Mobile Ortung

Bewegliche Ortung

Über "Find my mobile device" können Sie Ihr Handy leicht wiederfinden. Finde mein Handy. Anwendungen. Smart-Phones sind zu einem festen Bestandteil unseres täglichen Bedarfs geworden, und mit dem Find My Mobile-Service können Sie präventiv handeln, wenn Sie Ihr Smartphone verlieren. Falls Sie Ihr Smartphone verlegt haben, versuchen Sie es mit dem Service "Find my mobile device".
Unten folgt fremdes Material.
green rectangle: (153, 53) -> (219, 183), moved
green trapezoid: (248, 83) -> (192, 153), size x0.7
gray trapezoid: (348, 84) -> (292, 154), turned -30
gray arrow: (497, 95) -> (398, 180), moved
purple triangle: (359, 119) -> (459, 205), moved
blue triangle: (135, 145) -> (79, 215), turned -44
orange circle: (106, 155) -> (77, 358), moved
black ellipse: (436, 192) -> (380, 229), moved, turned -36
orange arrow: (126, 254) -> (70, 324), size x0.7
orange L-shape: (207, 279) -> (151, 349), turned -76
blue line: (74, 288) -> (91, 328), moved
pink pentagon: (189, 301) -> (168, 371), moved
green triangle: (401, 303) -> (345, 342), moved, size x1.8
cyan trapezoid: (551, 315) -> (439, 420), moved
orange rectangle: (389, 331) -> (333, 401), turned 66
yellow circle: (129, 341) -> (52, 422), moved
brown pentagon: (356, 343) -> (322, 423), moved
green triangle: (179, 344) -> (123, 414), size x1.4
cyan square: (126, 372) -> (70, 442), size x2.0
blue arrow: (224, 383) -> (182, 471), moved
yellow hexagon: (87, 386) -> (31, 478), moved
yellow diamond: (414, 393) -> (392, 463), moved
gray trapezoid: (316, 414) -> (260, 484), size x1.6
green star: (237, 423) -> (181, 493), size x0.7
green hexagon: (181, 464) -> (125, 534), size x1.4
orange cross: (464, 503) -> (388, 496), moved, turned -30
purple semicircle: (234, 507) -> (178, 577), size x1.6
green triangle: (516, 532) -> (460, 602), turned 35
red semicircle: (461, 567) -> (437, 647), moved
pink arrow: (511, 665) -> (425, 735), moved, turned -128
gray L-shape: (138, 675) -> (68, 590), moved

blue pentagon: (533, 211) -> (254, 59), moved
Sie können auch alle auf Ihrem Endgerät gespeicherte Dateien aufheben. Rufen Sie den Service "Find my mobile device" auf und suchen oder blockieren Sie Ihr Endgerät und erstellen Sie ein Backup Ihrer Dateien.

Weiterführende Notfallmaßnahmen sind auf der Webseite "Find my mobile device" zu sehen. "Wenn jemand die SIM-Karte auf Ihrem defekten Endgerät ersetzt hat, können Sie die neue Rufnummer mit einer Mitteilung auf der Find My Mobile-Website nachprüfen. Du kannst auch "Mein mobiles Endgerät finden" verwenden, um einen Angehörigen oder Bekannten als Betreuer anzugeben, so dass die betreffende Personen dein Endgerät lokalisieren, anrufen oder den Notfallmodus einschalten können."
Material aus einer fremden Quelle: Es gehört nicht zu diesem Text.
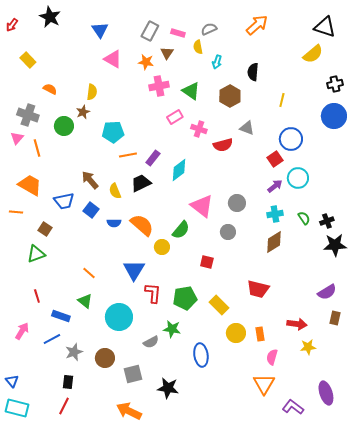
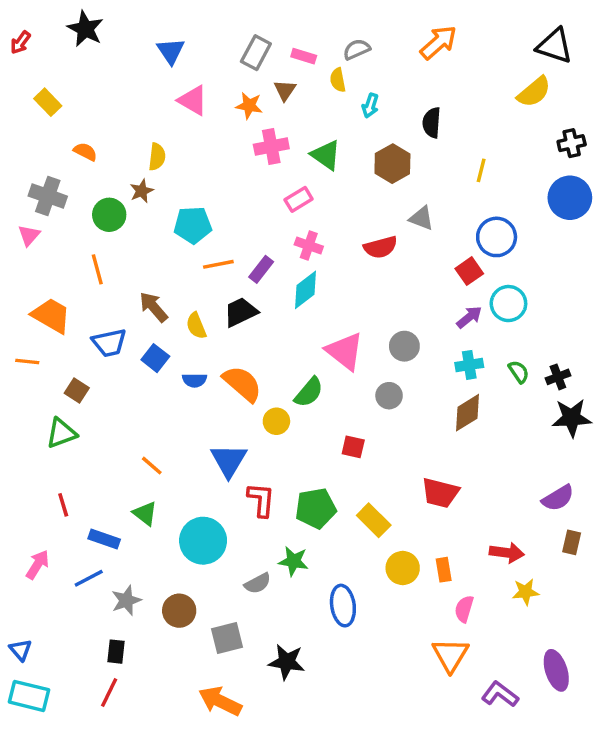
pink cross: (199, 129) -> (309, 245), moved
orange line: (37, 148) -> (97, 269), moved

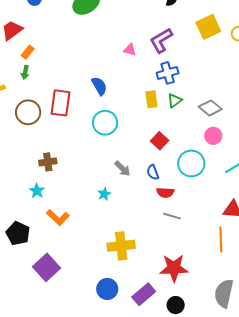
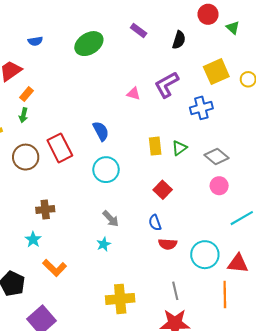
blue cross: (168, 73) -> (201, 108), moved
red rectangle: (60, 103) -> (60, 148), turned -36
cyan circle: (191, 163) -> (205, 255), moved
gray arrow: (122, 169) -> (111, 219), moved
gray line: (172, 216) -> (175, 291), moved, turned 60

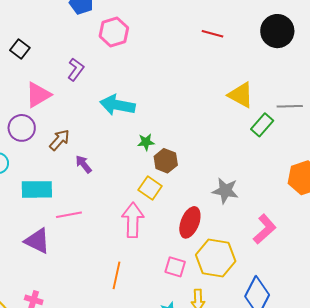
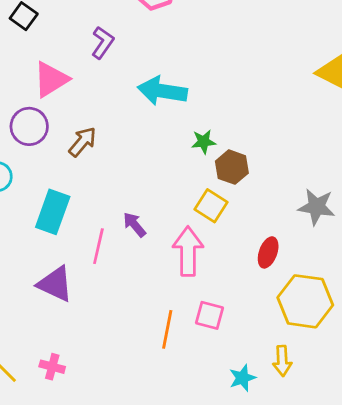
purple arrow: (84, 164) -> (134, 225), moved
cyan rectangle: (37, 189) -> (53, 212), turned -68
pink line: (69, 215) -> (98, 246), turned -65
red ellipse: (190, 222) -> (268, 252), size x0.7
pink square: (175, 267) -> (210, 315), moved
Darüber hinaus können die 50 zuletzt geführten Gespräche kontrolliert, die Lebensdauer der Batterie erhöht und bei Bedarf alle auf dem Endgerät abgelegten Informationen gespeichert oder ausgelesen werden. Du kannst die Bildschirmverriegelung von der Find My Mobile-Website aus ferngesteuert wiederherstellen. Mit der Aktivierung dieser Option werden auch Ihre lebensmittelecht erfassten Informationen, wie z. B. Finger- und Irisabdrücke, von Ihrem Endgerät entfernt.
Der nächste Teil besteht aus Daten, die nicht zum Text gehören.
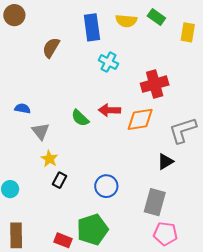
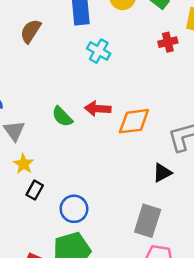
red cross: (155, 84) -> (168, 42), moved, size x0.6
blue circle: (106, 186) -> (74, 209), moved

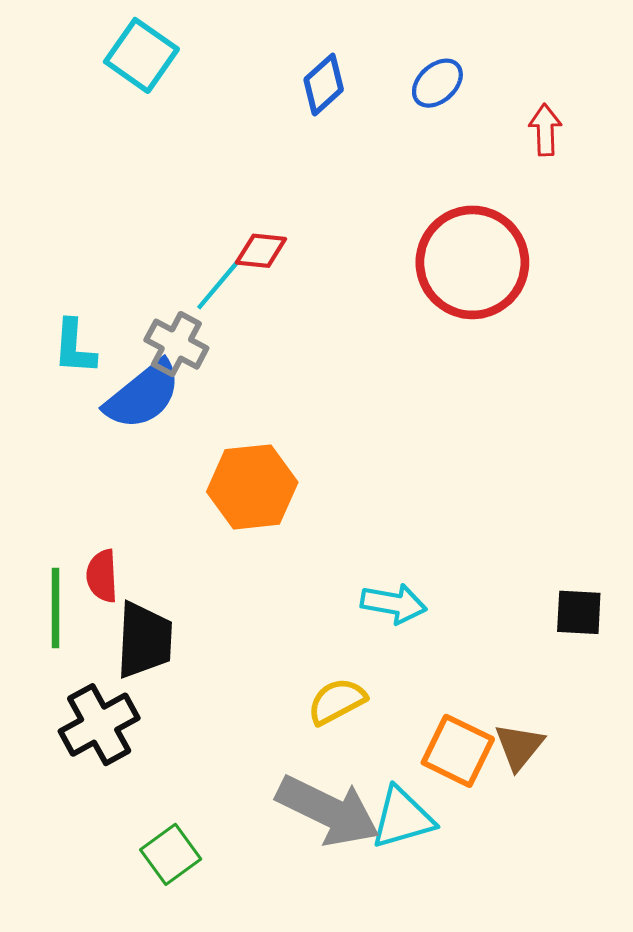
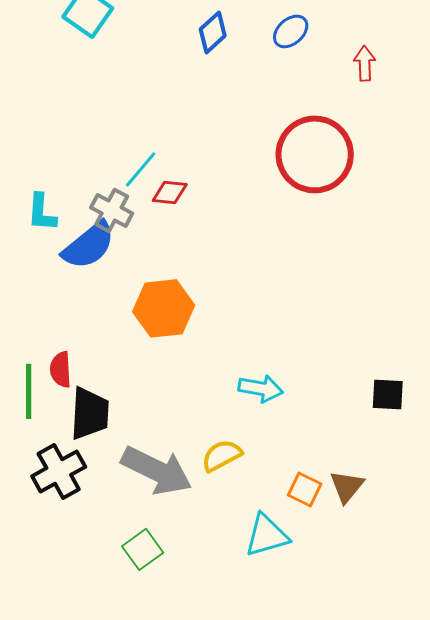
red diamond: (261, 251) -> (170, 192), moved
orange square: (458, 751) -> (305, 489), size x0.7
gray arrow: (328, 811) -> (157, 470), moved
green square: (171, 854) -> (143, 549), moved

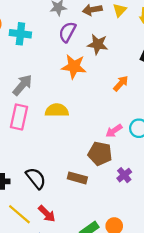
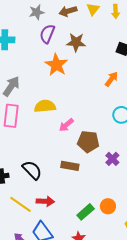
orange star: (74, 67) -> (56, 65), turned 30
orange arrow: (121, 83) -> (111, 79), moved
pink arrow: (114, 131) -> (66, 125), moved
red arrow: (47, 214) -> (45, 201), turned -36

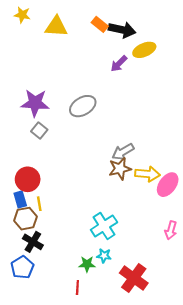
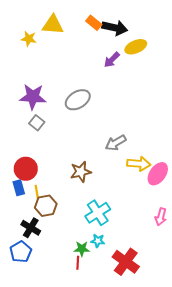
yellow star: (22, 15) -> (29, 39), moved
brown star: (120, 169) -> (81, 172), moved
brown hexagon: (25, 219) -> (46, 206), moved
red line: (77, 287) -> (78, 263), moved

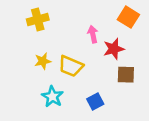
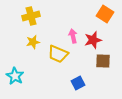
pink arrow: (93, 34) -> (73, 36), moved
yellow star: (43, 61) -> (33, 42), moved
cyan star: (52, 97) -> (15, 76), moved

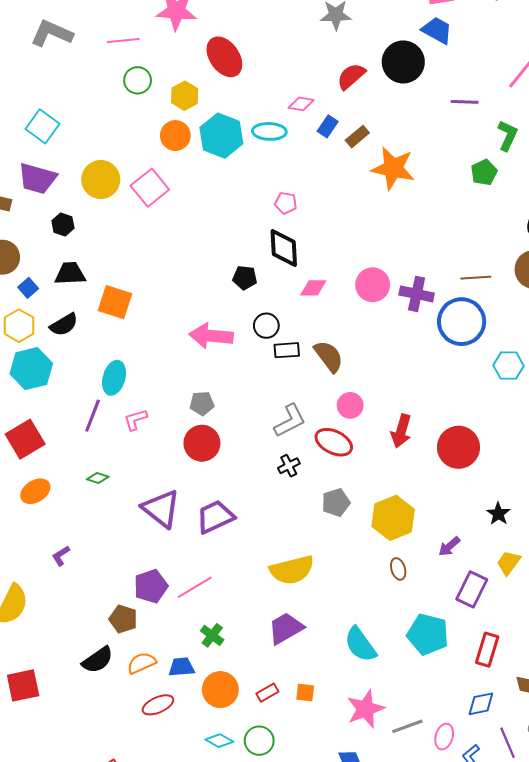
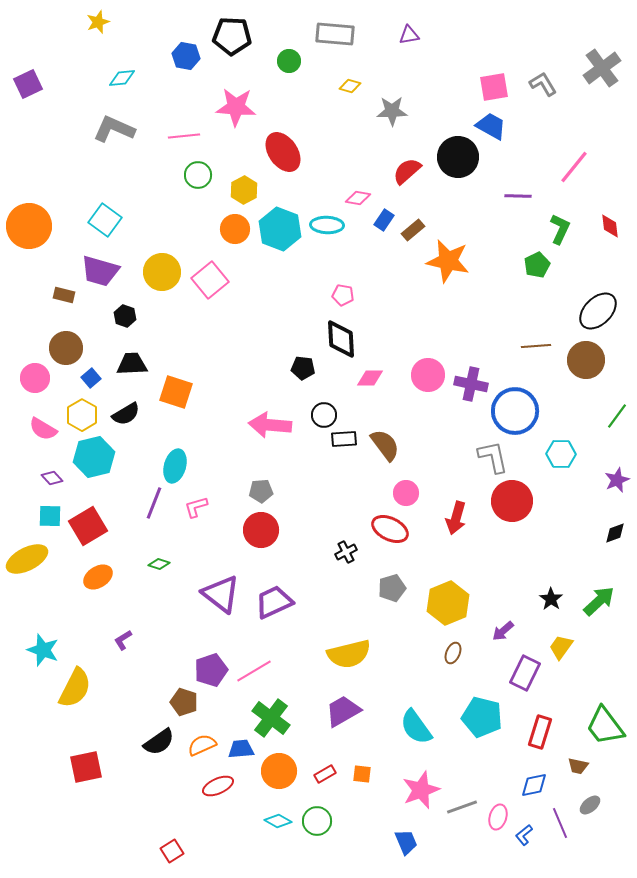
brown line: (476, 278) -> (536, 346), moved
gray L-shape: (290, 421) -> (493, 457), moved, turned -75
red circle: (458, 447) -> (512, 501), moved
brown ellipse: (398, 569) -> (453, 653), turned 40
green cross: (212, 635) -> (271, 718), size x1.6

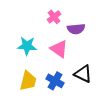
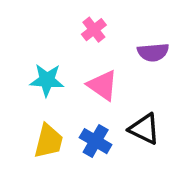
purple semicircle: (76, 29) -> (153, 52), moved

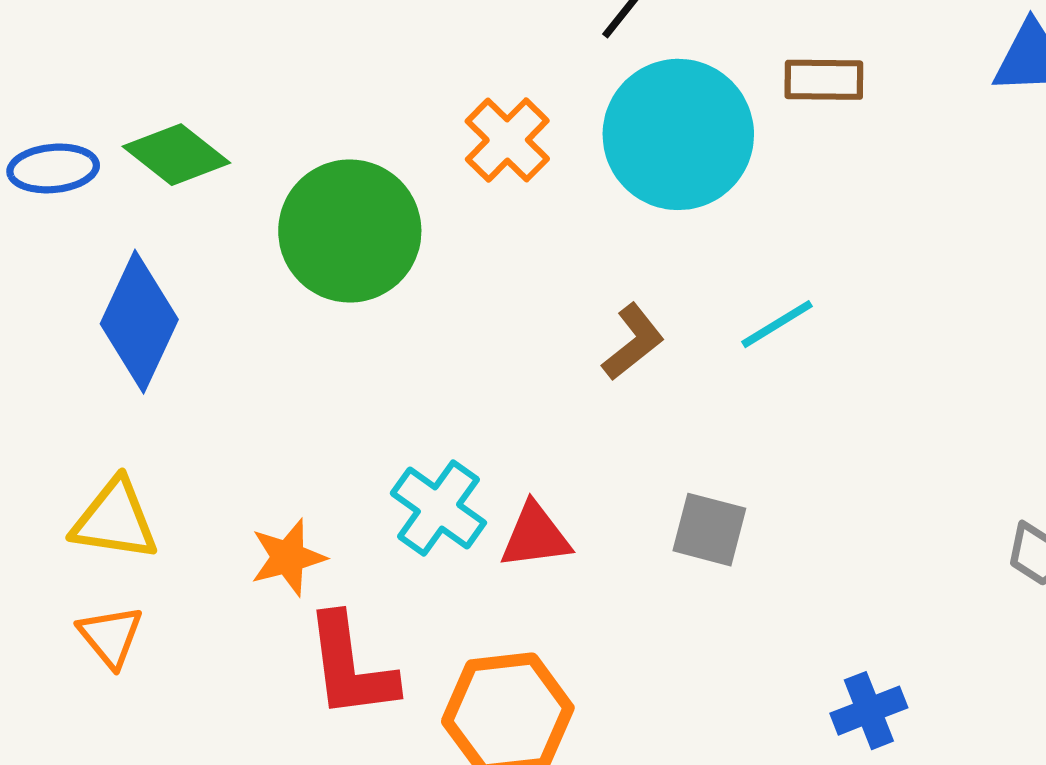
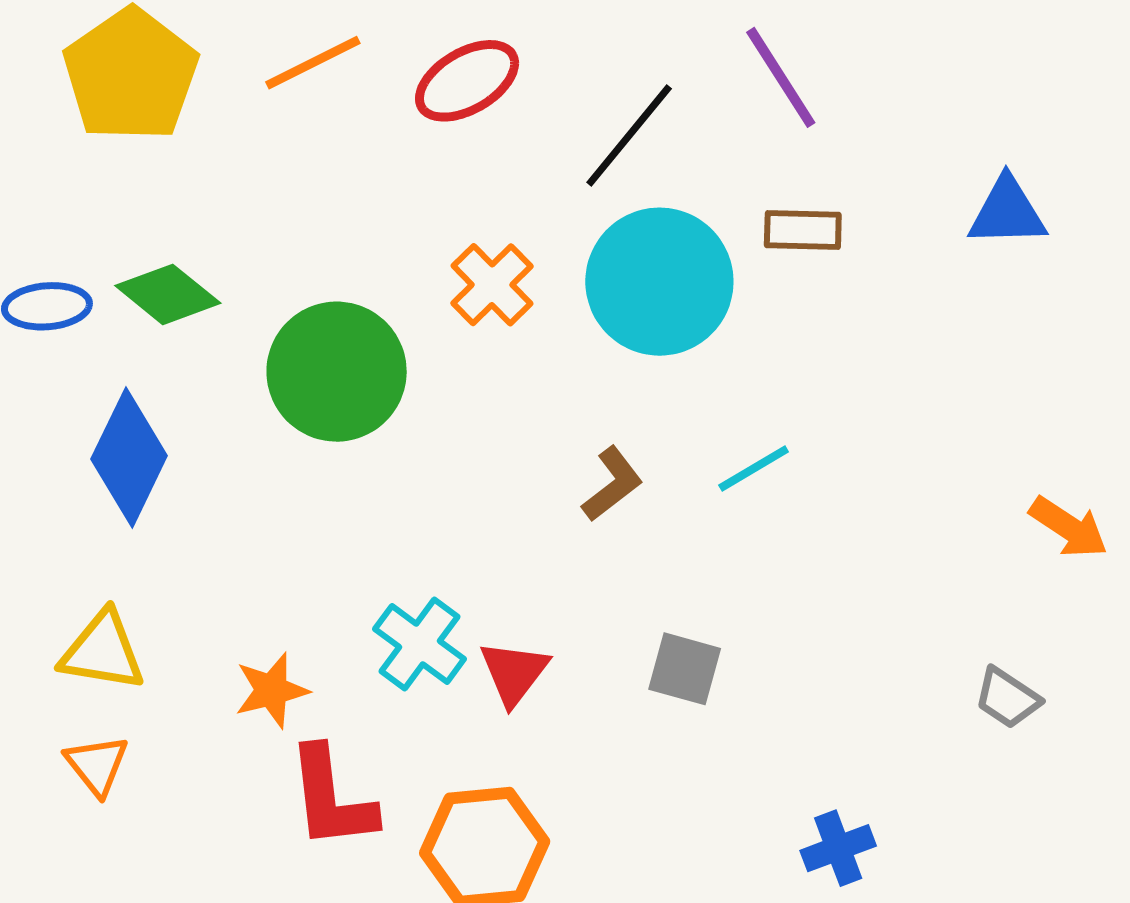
red triangle: (535, 536) -> (514, 673), turned -46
Das Aktivieren von "Find my mobile device" ist über das Security-Menü in den Settings sehr komfortabel. Weitere Infos zu "Mein mobiles Gerät finden" findest du auf der folgenden Taste.

Die neue Handy-Positionierung hilft bei über 1300 Notfällen

Das neue Handy-Tracking-System der Bayrischen Landespolizei ist seit sechs Monaten im Einsatze. Der bayerische Staatsminister des Innern, Joachim Herrmann (CSU) lässt, wird unter Notfällen ein neuartiges Verfahren zur Mobilfunkortung vorstellen. Bereits seit einem Halbjahr wird die vor einem halben Jahr begonnene Mobilfunklokalisierung in Notfallsituationen von den Einsatzleitzentralen der bayrischen Polizeidirektion unter über 1300 Fällen umgesetzt.

Mit der neuen Lösung wurden vor allem Unfallorte in den Bereichen von ländlichen lokalisiert, berichtet eine Pressesprecherin des Innens. Ungeachtet der großen Reichweite von Navigationsgeräten und Smart-Phones konnten die Traffic-Teilnehmer nicht immer oder nicht exakt genug ihren Aufenthaltsort nennen, erläuterte die Pressesprecherin den Anlass zu Einführung der Handy-Lokalisierung. Im Falle eines Notfalls senden die Notrufzentralen eine SMS an die Handynummer des Gesprächspartners, die einen Web-Link mitbringt enthält.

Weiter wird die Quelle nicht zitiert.